YOUR GOAL: Go through the lines below. Copy those with "InternetE".

Stored data entries:
/---

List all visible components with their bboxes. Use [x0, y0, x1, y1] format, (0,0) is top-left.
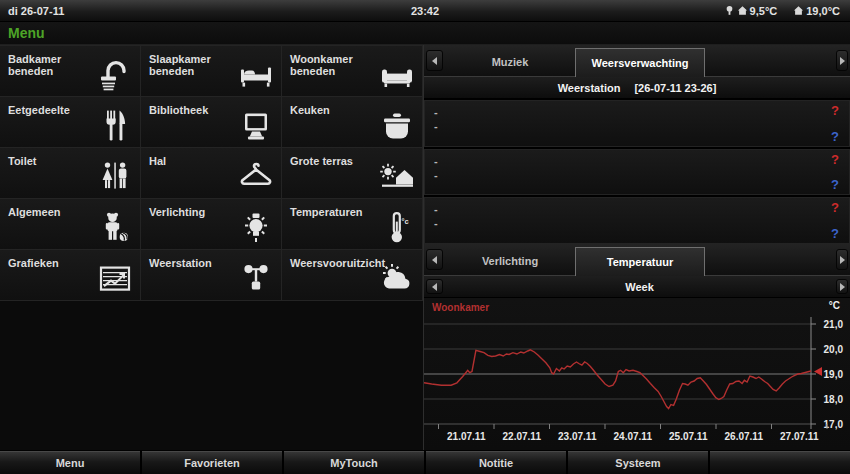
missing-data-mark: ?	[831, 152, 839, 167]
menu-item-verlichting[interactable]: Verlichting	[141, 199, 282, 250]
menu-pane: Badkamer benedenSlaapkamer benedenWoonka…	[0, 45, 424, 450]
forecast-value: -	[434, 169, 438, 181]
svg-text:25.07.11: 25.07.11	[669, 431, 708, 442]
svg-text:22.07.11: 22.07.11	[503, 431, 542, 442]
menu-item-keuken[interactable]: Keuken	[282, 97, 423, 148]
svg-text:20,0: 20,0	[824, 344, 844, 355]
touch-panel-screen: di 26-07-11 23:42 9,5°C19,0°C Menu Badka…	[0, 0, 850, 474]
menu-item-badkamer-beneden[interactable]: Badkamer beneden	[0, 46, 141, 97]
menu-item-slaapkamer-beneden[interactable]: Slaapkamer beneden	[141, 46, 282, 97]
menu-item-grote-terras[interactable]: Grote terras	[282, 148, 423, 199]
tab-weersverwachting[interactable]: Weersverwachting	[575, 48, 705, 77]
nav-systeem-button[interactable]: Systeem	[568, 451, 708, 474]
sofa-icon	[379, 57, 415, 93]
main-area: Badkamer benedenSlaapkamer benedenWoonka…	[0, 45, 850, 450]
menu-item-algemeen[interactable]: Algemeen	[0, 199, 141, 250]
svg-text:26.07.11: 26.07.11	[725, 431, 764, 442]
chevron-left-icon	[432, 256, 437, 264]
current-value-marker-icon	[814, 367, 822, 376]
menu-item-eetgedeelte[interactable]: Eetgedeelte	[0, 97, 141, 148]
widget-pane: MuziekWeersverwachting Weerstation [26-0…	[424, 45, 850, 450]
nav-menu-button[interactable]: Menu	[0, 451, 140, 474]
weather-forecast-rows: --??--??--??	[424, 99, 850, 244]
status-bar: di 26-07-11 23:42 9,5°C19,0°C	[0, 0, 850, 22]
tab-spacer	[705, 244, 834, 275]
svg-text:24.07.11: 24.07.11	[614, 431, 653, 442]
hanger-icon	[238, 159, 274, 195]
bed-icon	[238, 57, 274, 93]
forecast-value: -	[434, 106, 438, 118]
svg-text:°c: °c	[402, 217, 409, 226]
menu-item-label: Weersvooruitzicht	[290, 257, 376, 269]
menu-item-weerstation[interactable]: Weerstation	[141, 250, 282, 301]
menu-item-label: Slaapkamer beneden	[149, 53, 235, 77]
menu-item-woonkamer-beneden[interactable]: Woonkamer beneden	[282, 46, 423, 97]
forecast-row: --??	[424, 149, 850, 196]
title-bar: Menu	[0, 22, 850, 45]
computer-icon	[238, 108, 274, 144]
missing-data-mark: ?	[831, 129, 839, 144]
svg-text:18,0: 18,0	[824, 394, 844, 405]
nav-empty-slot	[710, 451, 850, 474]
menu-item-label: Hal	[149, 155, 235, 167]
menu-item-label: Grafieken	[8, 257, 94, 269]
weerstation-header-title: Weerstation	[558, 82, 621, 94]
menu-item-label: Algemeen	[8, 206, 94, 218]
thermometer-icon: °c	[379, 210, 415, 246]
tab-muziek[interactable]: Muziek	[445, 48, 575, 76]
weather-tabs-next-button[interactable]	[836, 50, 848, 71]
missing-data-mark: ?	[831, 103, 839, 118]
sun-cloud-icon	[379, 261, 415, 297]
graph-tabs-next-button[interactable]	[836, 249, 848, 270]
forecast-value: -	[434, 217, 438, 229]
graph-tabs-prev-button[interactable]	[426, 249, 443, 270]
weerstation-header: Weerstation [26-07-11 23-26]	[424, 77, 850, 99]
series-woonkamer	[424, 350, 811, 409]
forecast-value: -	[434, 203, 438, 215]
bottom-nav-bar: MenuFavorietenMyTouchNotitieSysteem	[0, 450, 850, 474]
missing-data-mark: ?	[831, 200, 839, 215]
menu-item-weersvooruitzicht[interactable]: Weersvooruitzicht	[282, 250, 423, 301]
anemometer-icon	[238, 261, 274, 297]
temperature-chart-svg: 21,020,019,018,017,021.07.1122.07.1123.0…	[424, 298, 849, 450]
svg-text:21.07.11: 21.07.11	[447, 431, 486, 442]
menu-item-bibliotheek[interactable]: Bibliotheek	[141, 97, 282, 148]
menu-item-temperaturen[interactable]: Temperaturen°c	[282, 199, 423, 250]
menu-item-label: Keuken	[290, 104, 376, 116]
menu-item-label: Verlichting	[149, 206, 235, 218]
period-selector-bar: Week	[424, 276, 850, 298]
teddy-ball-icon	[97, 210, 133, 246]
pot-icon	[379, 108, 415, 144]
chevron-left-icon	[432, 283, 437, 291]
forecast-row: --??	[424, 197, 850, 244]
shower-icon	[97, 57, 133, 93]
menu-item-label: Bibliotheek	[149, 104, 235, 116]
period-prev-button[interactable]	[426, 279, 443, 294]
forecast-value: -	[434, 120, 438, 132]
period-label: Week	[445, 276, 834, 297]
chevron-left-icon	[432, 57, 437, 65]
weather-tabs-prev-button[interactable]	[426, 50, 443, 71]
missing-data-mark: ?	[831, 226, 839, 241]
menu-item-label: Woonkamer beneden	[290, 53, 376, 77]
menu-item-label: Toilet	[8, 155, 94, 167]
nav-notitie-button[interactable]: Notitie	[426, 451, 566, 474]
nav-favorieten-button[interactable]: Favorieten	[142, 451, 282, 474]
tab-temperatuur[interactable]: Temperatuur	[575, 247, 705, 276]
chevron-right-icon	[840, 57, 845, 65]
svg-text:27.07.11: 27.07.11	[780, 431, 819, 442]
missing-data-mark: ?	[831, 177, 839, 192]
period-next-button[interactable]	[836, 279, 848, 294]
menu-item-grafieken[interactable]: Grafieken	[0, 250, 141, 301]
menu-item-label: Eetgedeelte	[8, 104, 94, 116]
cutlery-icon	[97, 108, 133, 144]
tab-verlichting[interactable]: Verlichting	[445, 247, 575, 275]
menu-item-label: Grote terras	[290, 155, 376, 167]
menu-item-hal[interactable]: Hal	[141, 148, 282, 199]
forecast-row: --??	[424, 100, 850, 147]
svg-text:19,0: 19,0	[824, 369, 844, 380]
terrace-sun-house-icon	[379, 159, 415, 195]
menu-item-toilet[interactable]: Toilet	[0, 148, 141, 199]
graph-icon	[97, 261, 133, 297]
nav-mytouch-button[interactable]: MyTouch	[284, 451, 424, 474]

\---
/---

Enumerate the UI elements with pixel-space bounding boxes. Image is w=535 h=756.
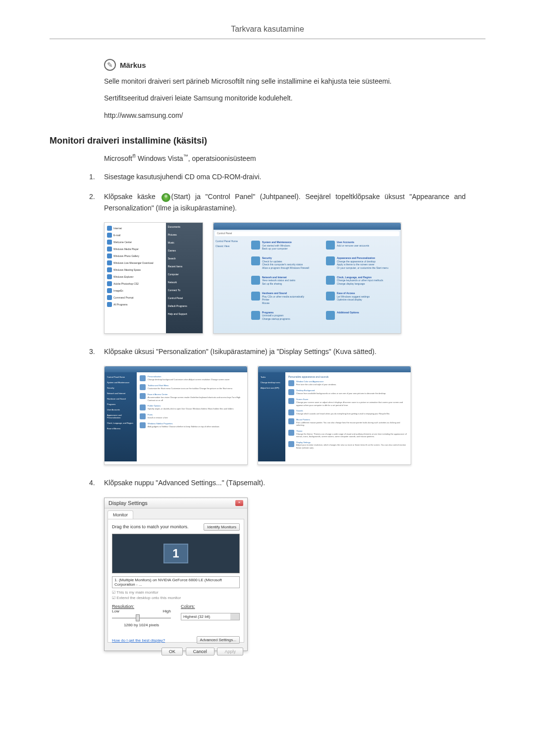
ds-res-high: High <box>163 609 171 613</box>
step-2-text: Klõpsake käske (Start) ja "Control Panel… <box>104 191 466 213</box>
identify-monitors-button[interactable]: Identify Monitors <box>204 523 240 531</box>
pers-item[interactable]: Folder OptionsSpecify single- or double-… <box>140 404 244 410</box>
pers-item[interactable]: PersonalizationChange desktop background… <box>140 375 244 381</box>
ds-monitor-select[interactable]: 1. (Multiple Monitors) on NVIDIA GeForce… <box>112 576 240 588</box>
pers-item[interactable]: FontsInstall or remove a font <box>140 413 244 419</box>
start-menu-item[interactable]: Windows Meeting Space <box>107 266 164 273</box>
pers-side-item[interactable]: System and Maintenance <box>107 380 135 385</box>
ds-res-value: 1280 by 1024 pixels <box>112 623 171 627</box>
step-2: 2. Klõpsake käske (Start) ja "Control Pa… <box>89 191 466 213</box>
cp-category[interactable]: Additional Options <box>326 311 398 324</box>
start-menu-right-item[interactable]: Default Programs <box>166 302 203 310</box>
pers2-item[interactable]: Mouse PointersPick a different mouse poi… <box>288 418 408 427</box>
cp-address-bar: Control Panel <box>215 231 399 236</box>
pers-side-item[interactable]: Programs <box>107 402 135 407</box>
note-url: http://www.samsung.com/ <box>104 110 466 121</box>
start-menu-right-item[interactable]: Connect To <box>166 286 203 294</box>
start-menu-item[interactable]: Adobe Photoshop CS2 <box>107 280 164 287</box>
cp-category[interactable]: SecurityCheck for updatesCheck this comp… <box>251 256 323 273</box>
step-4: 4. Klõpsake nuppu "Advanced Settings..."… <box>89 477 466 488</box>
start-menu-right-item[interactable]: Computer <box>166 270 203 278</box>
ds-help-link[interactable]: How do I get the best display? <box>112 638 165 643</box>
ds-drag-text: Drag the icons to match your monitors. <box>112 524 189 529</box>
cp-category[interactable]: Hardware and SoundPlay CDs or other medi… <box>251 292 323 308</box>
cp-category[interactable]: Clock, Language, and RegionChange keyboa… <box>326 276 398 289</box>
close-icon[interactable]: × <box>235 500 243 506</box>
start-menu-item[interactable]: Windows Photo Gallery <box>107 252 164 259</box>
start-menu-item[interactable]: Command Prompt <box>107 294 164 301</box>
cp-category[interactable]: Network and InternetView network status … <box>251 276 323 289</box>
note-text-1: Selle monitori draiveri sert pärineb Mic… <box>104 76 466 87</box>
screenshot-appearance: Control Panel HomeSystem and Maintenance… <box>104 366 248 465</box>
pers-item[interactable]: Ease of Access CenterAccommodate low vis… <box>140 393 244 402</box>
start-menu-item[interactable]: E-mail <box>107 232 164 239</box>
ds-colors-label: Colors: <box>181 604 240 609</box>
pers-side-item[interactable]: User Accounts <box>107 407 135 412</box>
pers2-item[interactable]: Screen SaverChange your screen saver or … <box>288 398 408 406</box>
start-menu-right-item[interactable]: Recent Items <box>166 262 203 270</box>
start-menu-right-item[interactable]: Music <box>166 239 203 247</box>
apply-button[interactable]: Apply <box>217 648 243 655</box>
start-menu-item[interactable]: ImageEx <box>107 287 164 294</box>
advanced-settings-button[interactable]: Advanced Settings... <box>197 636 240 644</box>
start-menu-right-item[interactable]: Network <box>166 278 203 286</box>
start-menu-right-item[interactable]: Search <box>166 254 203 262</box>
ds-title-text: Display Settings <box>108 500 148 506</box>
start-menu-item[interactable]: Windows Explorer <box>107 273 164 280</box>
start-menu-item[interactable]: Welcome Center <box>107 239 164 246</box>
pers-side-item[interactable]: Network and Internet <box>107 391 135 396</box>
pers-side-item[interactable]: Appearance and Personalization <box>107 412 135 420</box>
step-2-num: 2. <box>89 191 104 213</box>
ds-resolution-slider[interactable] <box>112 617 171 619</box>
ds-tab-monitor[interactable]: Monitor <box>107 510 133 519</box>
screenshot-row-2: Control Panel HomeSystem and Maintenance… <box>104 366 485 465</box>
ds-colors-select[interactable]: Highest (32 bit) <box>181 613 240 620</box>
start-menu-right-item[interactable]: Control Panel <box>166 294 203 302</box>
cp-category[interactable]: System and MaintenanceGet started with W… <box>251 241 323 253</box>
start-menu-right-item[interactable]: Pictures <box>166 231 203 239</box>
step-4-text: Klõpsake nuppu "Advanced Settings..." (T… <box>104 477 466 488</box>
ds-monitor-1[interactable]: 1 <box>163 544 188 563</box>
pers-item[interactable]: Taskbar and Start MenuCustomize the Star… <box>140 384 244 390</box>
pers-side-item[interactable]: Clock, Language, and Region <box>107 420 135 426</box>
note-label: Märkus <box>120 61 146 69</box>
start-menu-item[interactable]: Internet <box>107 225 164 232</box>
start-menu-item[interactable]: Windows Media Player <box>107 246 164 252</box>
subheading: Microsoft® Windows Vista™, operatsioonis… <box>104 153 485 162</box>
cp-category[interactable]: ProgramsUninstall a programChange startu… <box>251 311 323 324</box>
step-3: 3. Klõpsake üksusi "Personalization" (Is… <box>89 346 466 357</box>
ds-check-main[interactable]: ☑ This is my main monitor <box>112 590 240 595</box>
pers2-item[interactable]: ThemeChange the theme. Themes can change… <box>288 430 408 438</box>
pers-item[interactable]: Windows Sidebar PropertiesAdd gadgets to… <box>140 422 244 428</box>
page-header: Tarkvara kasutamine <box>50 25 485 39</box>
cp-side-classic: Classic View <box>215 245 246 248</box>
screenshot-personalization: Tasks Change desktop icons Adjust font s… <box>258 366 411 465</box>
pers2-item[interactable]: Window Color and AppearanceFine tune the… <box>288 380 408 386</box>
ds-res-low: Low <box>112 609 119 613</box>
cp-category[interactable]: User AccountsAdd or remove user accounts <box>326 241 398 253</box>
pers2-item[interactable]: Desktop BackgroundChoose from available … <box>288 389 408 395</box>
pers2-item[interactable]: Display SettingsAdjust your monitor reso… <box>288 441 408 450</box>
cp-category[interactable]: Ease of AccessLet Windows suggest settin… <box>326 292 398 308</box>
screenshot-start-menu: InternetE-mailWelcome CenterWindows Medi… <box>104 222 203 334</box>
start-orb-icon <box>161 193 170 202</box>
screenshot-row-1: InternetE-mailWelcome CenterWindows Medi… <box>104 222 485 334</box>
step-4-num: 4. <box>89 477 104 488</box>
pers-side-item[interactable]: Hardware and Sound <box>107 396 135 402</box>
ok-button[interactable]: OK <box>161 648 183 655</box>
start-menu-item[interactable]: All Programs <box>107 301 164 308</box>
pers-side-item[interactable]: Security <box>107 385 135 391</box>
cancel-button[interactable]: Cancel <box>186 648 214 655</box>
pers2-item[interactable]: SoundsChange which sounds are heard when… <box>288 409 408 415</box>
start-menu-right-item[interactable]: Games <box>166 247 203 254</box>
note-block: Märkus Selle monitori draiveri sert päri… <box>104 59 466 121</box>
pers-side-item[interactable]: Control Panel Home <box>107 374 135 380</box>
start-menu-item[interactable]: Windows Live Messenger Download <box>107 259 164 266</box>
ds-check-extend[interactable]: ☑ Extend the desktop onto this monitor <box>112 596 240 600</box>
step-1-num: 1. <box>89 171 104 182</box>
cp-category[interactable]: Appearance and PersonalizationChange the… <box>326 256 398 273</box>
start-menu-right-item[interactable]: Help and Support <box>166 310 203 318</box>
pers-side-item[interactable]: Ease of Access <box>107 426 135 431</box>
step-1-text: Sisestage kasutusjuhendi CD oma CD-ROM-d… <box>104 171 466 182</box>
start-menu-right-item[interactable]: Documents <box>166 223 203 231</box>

\---

TASK ANSWER:
screenshot-start-menu: InternetE-mailWelcome CenterWindows Medi… <box>104 222 203 334</box>
screenshot-row-1: InternetE-mailWelcome CenterWindows Medi… <box>104 222 485 334</box>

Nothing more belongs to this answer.